-- RECORDS TO PROCESS --
..........

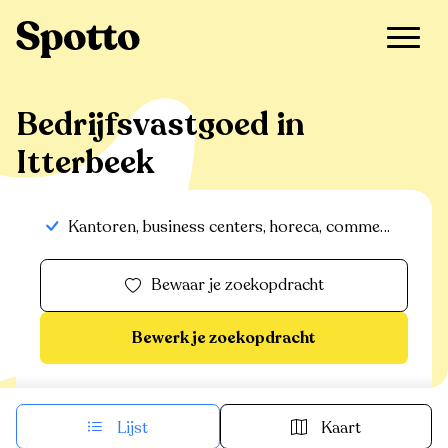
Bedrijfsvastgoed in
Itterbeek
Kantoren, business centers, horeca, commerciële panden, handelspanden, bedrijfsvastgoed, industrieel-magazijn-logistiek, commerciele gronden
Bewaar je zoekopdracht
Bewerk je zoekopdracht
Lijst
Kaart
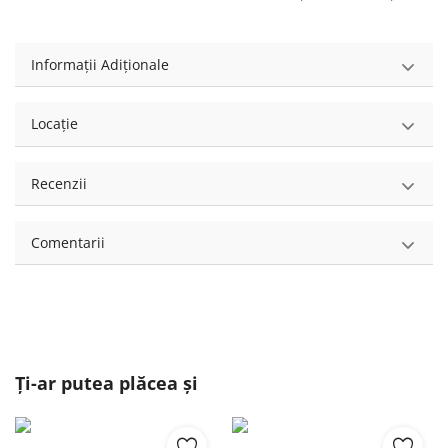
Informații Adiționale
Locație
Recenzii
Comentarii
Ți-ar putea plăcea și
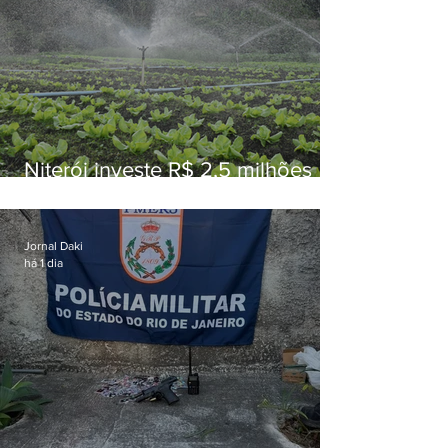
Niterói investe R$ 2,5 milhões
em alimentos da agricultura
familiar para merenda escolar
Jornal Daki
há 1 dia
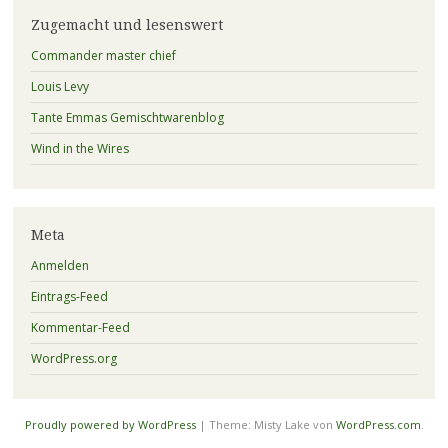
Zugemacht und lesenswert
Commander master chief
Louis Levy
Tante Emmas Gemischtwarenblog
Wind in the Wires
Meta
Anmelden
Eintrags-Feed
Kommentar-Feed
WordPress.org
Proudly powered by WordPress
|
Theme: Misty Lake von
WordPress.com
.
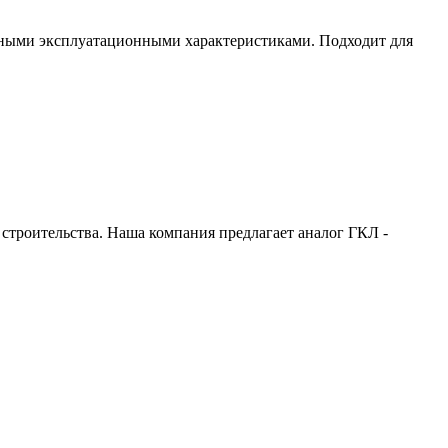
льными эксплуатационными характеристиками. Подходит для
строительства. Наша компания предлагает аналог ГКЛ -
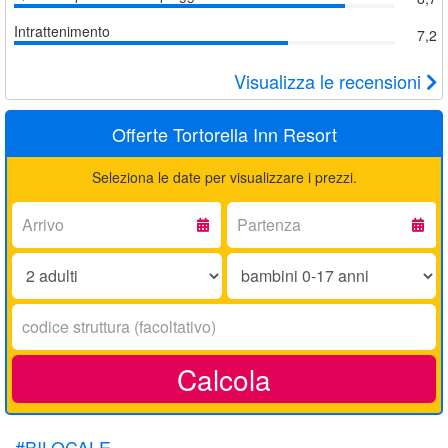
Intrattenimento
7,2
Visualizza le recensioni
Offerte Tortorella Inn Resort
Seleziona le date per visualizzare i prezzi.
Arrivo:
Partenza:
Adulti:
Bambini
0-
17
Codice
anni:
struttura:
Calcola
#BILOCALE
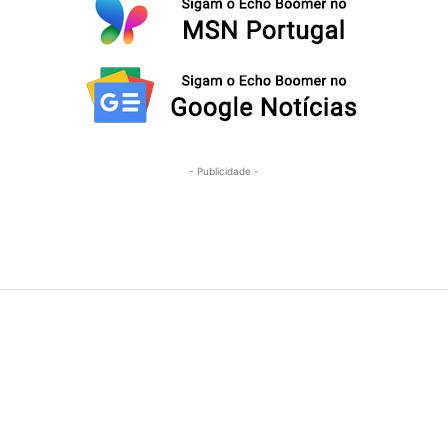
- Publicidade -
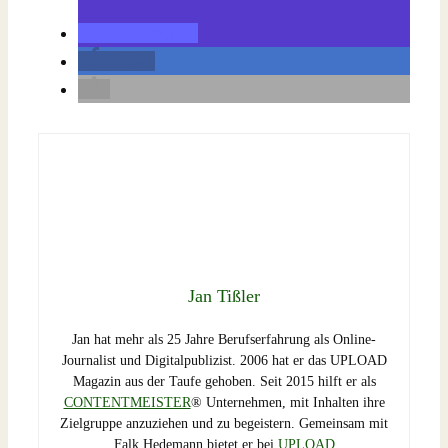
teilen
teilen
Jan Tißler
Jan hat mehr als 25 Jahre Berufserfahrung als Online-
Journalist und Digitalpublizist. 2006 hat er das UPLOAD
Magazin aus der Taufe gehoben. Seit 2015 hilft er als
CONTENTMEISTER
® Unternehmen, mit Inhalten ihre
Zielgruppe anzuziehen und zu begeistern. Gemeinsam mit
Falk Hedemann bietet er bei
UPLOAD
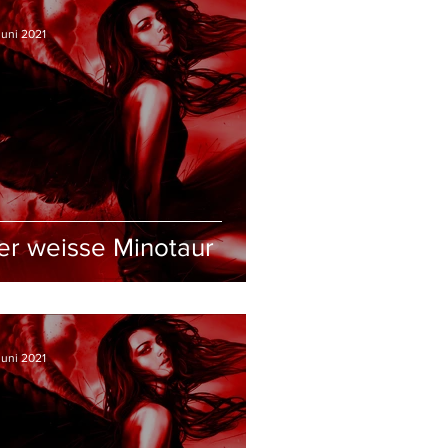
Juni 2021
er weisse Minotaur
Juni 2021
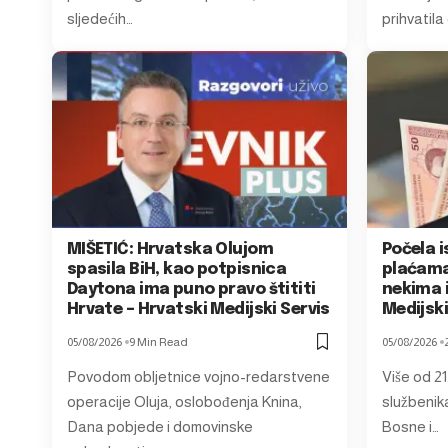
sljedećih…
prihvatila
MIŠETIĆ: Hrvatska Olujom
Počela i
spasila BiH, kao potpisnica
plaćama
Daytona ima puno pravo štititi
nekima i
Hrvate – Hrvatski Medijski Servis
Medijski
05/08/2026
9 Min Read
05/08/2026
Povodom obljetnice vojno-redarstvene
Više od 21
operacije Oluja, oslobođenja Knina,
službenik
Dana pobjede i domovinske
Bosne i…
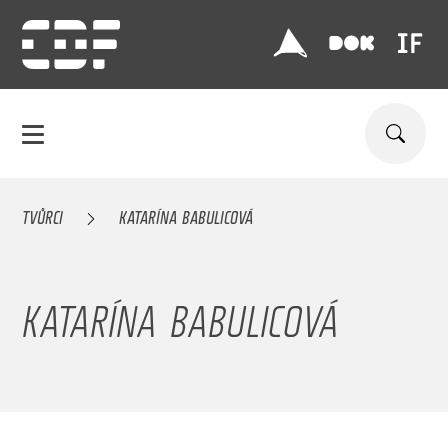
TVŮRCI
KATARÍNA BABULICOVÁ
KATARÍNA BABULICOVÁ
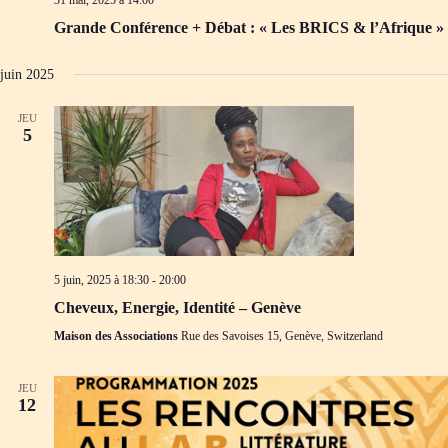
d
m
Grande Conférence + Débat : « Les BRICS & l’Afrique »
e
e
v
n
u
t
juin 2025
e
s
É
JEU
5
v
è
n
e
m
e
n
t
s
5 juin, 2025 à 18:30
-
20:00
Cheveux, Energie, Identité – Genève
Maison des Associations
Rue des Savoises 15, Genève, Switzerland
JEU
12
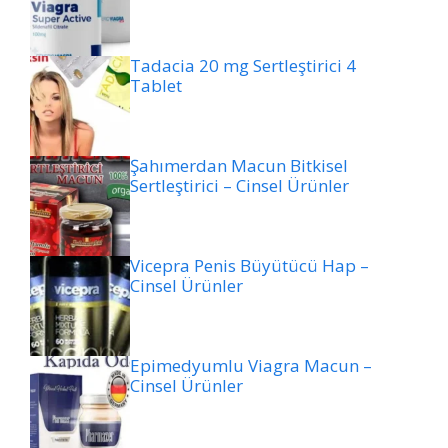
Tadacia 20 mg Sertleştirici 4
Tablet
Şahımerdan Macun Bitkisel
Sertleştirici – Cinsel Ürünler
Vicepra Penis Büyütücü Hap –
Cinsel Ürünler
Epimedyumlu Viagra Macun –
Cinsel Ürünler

..........

-- WHAT YOU ARE ASKED TO DO --
From the listing above, repeat only the lines between the line containing "Niterói investe R$ 2,5 milhões" and the line containing "льными эксплуатационными характеристиками.", those two included. Pictures are not part of the copy.

-- EXERCISE OUTPUT --
Niterói investe R$ 2,5 milhões
em alimentos da agricultura
familiar para merenda escolar
Jornal Daki
há 1 dia
Zugemacht und lesenswert
Commander master chief
Louis Levy
Tante Emmas Gemischtwarenblog
Wind in the Wires
Meta
Anmelden
Eintrags-Feed
Kommentar-Feed
WordPress.org
Proudly powered by WordPress
|
Theme: Misty Lake von
WordPress.com
.
льными эксплуатационными характеристиками. Подходит для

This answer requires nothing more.